Blustery day in Madison; windy and wet, light snow falling, but not sticking. An unwelcome reminder that the constrictedness of our current way of life is going to be harder to handle when the ground’s frozen solid and you have to Hoth up to go outside. Still: this wave of cases has clearly crested in Dane County, which even at the severest moments has been spared the worst of what’s hit Wisconsin these past few months.
And bluster in the State Capitol, as legislators, whether they actually believe this or just feel constrained by political realities to say so, are arguing that my vote and the votes of my fellow Wisconsinites shouldn’t count, and that those legislators should be empowered to choose our Presidential electors in our stead. I prefer the sad wet snow.
If your legislature were to have chosen your electors, it is not because your vote didn’t count. Instead, it would have been a last ditch effort at your vote actually counting. You see, if our elections have been compromised, which I only tonight have finally come to the horrible conclusion that they have, our legislatures are only trying to make the actual vote legitimate, which was one opposed to what you had wanted. With an illegitimate election, the only way for your vote to count is if the actual winner of the actual election is chosen, or else none of our votes count. Not the ones for your side or the ones for my side.

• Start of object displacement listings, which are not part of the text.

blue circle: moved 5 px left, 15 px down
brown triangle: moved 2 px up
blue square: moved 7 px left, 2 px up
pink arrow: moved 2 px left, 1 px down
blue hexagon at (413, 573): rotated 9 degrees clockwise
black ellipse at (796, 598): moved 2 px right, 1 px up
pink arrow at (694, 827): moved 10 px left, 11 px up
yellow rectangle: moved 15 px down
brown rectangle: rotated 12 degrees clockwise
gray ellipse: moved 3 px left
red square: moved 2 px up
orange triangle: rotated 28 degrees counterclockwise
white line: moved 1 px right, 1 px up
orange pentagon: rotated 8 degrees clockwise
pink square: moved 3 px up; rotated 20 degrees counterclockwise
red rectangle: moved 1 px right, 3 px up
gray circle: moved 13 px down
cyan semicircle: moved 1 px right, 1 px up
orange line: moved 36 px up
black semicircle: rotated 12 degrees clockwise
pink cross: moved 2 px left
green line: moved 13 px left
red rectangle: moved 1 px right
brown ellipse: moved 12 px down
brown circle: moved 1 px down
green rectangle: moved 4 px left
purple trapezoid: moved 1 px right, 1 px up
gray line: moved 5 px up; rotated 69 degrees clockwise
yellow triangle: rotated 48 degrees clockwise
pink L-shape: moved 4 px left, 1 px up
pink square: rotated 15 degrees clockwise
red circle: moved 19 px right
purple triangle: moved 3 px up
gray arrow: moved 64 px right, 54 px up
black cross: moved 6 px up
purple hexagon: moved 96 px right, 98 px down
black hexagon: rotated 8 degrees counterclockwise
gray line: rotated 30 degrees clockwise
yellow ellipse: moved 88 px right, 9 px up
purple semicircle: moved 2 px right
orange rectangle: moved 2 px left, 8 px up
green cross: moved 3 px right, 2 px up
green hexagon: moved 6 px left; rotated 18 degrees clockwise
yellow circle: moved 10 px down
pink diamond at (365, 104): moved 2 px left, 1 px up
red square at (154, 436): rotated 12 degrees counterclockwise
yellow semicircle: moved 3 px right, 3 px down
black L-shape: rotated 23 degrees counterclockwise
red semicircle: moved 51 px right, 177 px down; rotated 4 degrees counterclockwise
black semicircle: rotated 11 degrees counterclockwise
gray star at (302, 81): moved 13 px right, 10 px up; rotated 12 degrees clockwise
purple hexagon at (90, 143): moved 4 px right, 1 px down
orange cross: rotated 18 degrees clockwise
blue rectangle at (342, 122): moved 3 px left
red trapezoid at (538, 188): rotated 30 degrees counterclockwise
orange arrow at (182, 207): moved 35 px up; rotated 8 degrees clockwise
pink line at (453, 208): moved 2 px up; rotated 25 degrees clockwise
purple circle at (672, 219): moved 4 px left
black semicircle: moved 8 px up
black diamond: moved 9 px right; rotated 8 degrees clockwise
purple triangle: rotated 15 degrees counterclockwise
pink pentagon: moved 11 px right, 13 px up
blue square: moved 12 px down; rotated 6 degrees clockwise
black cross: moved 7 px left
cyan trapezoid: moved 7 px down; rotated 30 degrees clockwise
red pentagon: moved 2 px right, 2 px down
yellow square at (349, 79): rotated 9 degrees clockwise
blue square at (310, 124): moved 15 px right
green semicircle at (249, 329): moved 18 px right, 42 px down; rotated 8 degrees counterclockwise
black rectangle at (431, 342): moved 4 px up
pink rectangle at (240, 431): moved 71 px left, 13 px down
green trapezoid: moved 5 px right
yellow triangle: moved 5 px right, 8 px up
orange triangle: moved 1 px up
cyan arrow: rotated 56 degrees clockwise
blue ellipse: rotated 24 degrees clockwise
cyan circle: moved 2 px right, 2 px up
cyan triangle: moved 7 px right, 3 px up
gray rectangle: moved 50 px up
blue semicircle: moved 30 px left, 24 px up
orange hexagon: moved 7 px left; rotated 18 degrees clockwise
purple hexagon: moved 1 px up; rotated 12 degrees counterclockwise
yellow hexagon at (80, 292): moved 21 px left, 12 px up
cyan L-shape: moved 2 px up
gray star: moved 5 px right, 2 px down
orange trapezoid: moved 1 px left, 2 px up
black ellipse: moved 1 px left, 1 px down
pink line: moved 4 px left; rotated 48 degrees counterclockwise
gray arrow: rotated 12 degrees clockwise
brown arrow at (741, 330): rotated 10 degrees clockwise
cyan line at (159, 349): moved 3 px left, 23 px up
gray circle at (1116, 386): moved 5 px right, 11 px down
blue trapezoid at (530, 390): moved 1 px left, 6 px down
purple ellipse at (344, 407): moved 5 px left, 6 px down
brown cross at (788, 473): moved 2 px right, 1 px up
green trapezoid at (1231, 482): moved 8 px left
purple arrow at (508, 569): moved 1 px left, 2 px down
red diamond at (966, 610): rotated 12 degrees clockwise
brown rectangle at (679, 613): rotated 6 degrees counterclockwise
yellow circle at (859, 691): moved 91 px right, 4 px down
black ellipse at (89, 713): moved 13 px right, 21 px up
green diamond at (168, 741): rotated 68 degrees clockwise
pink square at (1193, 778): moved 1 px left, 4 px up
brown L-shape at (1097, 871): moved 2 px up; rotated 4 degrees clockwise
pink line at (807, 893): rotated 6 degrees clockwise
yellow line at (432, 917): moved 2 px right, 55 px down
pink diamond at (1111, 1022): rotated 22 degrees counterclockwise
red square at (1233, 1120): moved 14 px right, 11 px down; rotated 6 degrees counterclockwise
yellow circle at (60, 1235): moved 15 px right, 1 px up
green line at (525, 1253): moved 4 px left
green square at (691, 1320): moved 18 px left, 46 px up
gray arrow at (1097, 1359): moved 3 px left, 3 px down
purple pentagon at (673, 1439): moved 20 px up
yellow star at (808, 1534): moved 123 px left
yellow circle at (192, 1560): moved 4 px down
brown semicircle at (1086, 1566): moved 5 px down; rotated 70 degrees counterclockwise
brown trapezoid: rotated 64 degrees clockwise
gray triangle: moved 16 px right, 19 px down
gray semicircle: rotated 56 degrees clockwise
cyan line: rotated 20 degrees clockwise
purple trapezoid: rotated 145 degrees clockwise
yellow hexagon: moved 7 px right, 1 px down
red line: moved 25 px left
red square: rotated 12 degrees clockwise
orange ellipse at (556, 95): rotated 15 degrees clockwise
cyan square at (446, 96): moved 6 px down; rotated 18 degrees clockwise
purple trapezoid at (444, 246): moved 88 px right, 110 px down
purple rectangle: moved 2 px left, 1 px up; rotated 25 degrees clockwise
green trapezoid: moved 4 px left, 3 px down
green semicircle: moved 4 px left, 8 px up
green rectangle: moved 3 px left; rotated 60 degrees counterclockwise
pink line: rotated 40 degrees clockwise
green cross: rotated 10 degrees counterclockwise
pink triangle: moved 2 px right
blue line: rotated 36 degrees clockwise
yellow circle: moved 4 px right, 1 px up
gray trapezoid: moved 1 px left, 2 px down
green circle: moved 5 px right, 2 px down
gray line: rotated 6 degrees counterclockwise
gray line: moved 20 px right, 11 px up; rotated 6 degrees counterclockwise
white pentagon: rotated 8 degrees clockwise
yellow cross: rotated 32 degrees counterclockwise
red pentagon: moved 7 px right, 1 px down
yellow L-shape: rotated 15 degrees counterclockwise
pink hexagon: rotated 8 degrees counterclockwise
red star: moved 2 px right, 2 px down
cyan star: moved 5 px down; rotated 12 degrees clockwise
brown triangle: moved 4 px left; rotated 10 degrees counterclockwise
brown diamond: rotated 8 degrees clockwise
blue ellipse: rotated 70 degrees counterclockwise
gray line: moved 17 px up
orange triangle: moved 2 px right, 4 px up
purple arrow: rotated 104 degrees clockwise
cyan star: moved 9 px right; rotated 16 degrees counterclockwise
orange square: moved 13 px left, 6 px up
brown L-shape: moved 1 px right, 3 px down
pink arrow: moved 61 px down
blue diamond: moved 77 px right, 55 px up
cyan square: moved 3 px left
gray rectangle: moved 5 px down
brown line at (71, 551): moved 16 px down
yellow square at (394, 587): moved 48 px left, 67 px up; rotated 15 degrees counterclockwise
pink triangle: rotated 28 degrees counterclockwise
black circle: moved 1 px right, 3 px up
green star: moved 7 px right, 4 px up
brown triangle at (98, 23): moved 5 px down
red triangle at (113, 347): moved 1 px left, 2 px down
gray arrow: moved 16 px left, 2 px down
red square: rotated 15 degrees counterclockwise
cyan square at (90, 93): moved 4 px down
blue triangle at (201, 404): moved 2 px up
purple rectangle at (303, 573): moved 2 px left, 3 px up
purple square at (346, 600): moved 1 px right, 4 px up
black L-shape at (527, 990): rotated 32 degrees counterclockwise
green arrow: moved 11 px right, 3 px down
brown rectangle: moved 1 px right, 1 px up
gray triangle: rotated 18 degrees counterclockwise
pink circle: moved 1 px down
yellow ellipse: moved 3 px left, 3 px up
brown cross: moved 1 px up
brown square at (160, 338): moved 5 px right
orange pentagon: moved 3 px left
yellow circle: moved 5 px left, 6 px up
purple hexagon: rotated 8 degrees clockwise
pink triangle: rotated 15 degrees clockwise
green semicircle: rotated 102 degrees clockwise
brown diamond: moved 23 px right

And I’m afraid I have to tell you, the only side that won this election was the Chinese that stole it from us both..
I know you don’t believe what I just said. You think it was a preposterous false rumor. You’re a mathematician. If you want to know the truth, if you want to not be wrong, look into the statistics of the election. The truth is there for anyone to see. Don’t shield your eyes from it because it was your side that won/lost. I dare you to look at the election results with a statistical eye. There you will find the truth staring back at you. I pray that your soul is strong enough to take heed at what I have said.
Your friend,
Ryan
To put it a bit (and only a bit) less polemically than the first comment: what the legislators, Trump lawyers etc have been saying about the 4+ contested states is that while they suspect there was election fraud, there is no need to speculate about fraud to see the following about all the contested states and counties:
1. there was no valid counting and chain of custody for a critically large subset of the votes (enough to plausibly flip the result in each case);
2. novel and highly irregular procedures were followed, invariably to the substantial benefit of Democrats (the extent correlating of course with Zuckerberg funding), and even the brand new pandemic election rules were upended as it concerned e.g. mail-in deadlines, ballot curing, curbside voting, and mail-in “excuses”;
3. scrutineers, genuine audits, integrity of recounts, signature matching and other basic eligibility checks, examination of machines, and preservation of evidence after the election — have all been systematically thwarted (the extent correlating of course with Democratic control of the state and county). Clearly this is very damning if one’s priors on the probability everything was kosher are not the ones dictated by media coverage.
The reasons, dare I say “evidence”, that many people also suspect that Trump actually won are not irrelevant to this. But the scale of the purely procedural irregularity is so far outside the margin of plausibly deniability that it would be reasonable and desirable to see at least one state actually probe the fraud accusations to the point of supporting or refuting them. That is a different game than the excuses, refusals and audits-for-show (as in Georgia) that have happened so far. And a dangerous one for the Democrats, who understand that if Trump establishes fraud in one of the mysteriously paused late night counting centers that drastically raises the credibility of the idea it happened in the other places. The public, if not the media (which will gaslight no matter what the result), would then be forced to contemplate what to do when national-scale election fraud is not a theory but something empirically likely.